In the meantime, as cash trade has dwindled — as more cattle are valued at harvest based on how closely they hit consumer-derived targets — by and large, consumer beef demand has increased.
It’s not a direct line; access to grids and formulas didn’t reverse the decline in consumer demand. But one needs to possess the myopia of a rock to ignore that consumer demand has grown with consumer choice, and that building a variegated supply requires a system of rewards and disincentives to direct production. It also requires cooperation between industry sectors.
Branding is driving the lion’s share of such segregation. Beef products are segregated and assembled based on specific quality or management attributes that serve as both a definition and promise to consumers about what to expect. Upward of 100 USDA-certified beef programs represent various degrees of product specificity.

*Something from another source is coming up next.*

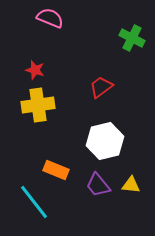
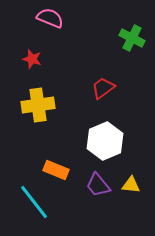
red star: moved 3 px left, 11 px up
red trapezoid: moved 2 px right, 1 px down
white hexagon: rotated 9 degrees counterclockwise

Paradoxically, beef has gotten more consistent, at least in terms of the percentage that grades Choice and higher, even as it is being divvied up among smaller product pools of similarity. There are fewer quality defects, too, as documented by on-going National Beef Quality Audits.
Beef’s reliability as an eating experience is arguable, considering that beef demand has never risen to 1990 levels since that year. Consistent reliability is an underlying promise behind most brands.
Gary Smith is a renowned meat scientist, who is a visiting professor at Texas A&M University and visiting professor and adviser to the president at Colorado State University. At the recent International Livestock Congress, Smith asked a group of industry leaders to identify key opportunities for beef over the next decade. The group represented cow-calf producers, cattle feeders, trade economists, beef packers, meat science and animal health experts.
At the top of the opportunity list:
“Emphasize ‘systems’ approaches to supply chains and to prescriptive production.”
Seek natural improvement in production, disease prevention and palatability using genetic selection
Ensure beef is microbiologically and chemically safe
Attract the brightest minds to careers in the beef industry
Increase supply base; rebuild the cow herd
Counter challenges of consumer activists (use of technology, animal well-being, sustainability)
Demand value-based marketing of all feeder cattle
Embrace international beef trade (both import and export)
Prepare for issues of food security, food defense, bioterrorism and foreign animal diseases
Solve problems of water scarcity, usage and impaired quality
Perhaps, not coincidentally, each one represents opportunity for documented assurance, which can serve as part of product differentiation.
Altogether, it’s hard to argue against Blach’s assessment: “We need to continue the trend of de-commoditization.